For the word "руками", return each line of the data in which it occurs.
(Beginning of MATERIAL SHOWN)
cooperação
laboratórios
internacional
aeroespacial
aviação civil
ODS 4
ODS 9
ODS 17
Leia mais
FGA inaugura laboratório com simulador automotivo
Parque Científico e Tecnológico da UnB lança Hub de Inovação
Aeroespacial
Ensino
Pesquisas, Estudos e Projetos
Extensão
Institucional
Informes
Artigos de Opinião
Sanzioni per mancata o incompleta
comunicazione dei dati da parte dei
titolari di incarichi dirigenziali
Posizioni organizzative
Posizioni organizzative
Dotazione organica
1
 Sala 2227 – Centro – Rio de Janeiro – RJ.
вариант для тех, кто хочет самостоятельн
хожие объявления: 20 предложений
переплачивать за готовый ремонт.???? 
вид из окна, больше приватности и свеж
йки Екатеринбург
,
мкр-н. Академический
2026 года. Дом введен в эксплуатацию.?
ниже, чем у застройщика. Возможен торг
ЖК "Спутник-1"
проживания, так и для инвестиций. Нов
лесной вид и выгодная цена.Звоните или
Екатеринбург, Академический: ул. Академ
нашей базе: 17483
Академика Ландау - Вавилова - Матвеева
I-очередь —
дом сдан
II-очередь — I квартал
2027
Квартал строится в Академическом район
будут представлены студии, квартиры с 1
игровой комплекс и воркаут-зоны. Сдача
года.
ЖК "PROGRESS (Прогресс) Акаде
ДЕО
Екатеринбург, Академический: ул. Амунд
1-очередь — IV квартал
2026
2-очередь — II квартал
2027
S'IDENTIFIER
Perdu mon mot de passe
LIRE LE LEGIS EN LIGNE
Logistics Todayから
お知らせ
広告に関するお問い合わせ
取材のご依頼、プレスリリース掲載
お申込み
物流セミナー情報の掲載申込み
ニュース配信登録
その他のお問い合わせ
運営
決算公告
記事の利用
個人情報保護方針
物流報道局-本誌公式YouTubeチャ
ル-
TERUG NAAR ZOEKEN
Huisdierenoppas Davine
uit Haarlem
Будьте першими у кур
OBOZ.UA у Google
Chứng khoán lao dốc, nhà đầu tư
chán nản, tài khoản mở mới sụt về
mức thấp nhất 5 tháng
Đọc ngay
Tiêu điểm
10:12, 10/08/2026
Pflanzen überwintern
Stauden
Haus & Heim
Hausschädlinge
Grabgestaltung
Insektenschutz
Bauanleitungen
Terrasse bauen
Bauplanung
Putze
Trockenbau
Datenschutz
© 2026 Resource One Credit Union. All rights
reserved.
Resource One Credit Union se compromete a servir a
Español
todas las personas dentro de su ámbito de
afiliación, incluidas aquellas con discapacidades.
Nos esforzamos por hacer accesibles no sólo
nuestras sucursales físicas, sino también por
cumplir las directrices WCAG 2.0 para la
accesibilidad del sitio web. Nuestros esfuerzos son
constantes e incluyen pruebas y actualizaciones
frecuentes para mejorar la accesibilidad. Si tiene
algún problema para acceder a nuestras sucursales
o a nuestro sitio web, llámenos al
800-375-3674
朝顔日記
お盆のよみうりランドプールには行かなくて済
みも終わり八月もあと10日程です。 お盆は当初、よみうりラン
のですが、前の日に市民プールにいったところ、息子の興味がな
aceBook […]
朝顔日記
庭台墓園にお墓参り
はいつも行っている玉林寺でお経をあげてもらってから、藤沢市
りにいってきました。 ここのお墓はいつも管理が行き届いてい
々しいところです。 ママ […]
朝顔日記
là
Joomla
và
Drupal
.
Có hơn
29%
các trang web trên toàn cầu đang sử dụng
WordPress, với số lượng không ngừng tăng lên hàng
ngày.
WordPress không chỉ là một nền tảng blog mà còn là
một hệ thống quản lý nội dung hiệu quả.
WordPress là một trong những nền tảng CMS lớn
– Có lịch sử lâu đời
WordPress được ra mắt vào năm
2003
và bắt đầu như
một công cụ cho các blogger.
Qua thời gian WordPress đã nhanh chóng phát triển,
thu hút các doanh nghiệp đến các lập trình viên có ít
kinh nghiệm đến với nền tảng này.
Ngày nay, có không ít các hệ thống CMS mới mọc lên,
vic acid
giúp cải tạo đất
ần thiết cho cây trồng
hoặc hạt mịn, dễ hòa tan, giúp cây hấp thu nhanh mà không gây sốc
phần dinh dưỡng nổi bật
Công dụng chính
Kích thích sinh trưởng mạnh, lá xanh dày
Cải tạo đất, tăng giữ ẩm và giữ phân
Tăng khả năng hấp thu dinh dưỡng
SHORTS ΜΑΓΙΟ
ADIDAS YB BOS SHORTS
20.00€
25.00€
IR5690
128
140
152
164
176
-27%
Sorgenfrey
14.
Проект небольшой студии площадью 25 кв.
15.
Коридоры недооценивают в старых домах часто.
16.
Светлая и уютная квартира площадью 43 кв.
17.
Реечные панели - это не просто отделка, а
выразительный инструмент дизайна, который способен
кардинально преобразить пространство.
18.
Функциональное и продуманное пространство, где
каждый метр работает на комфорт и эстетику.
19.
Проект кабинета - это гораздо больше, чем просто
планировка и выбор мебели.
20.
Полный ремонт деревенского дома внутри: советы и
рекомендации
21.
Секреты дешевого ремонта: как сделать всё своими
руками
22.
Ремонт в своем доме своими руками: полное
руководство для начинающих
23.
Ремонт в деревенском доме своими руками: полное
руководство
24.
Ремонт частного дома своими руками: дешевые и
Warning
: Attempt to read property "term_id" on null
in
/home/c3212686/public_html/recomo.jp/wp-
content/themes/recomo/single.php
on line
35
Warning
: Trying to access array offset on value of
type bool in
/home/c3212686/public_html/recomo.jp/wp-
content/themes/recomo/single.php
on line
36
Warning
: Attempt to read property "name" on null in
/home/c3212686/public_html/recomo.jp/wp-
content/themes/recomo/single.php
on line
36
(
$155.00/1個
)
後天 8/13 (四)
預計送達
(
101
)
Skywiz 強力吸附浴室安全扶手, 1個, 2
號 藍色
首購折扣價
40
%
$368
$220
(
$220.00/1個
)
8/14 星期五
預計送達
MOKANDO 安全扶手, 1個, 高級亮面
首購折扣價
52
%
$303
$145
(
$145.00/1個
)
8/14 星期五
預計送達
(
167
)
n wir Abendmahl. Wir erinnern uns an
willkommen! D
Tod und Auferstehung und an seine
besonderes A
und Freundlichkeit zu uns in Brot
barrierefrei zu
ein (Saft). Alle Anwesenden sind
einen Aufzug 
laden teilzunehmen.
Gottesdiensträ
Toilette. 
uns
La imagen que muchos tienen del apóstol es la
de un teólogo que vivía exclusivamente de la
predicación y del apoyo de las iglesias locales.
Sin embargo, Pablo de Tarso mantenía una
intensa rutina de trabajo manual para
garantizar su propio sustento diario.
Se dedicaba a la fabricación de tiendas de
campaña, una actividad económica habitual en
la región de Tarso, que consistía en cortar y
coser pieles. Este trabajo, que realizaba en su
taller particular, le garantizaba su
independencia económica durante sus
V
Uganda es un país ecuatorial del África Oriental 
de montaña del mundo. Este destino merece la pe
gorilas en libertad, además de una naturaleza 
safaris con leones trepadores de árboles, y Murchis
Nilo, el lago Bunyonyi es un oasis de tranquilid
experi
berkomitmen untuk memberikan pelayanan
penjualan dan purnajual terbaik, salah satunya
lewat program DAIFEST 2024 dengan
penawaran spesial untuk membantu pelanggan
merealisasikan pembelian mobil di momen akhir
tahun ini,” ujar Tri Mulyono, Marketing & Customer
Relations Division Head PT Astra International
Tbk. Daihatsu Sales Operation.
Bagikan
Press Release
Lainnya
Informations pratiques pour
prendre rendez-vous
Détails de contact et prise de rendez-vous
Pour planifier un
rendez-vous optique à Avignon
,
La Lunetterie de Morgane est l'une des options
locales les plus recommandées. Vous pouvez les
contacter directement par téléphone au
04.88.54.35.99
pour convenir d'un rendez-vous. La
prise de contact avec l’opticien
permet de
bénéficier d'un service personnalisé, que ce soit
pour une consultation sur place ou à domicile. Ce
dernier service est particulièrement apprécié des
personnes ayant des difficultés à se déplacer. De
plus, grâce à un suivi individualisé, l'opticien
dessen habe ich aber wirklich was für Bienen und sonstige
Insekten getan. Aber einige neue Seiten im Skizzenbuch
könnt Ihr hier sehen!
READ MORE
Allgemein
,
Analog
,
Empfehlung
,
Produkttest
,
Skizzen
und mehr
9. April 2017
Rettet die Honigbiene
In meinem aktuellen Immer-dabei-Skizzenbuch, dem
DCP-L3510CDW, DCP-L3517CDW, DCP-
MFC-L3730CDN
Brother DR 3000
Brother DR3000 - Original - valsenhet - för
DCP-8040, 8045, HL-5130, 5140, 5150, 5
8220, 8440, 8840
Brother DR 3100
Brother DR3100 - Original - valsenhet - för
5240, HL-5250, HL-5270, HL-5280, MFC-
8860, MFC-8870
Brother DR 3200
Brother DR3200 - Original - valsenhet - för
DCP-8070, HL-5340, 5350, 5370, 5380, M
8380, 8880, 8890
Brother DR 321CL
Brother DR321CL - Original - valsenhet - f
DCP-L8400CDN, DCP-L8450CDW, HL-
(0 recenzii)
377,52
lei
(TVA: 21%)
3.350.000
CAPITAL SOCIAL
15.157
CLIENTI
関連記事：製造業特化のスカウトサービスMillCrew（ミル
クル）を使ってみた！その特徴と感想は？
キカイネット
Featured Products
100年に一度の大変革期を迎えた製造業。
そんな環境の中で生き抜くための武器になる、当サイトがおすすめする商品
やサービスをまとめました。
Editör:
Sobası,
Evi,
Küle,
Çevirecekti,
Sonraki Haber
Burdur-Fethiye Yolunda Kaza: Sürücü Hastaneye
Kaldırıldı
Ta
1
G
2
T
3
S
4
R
(End of MATERIAL SHOWN)
* _ANSWER TO THIS TASK_:
руками
Ремонт в своем доме своими руками: полное
Ремонт в деревенском доме своими руками: полное
Ремонт частного дома своими руками: дешевые и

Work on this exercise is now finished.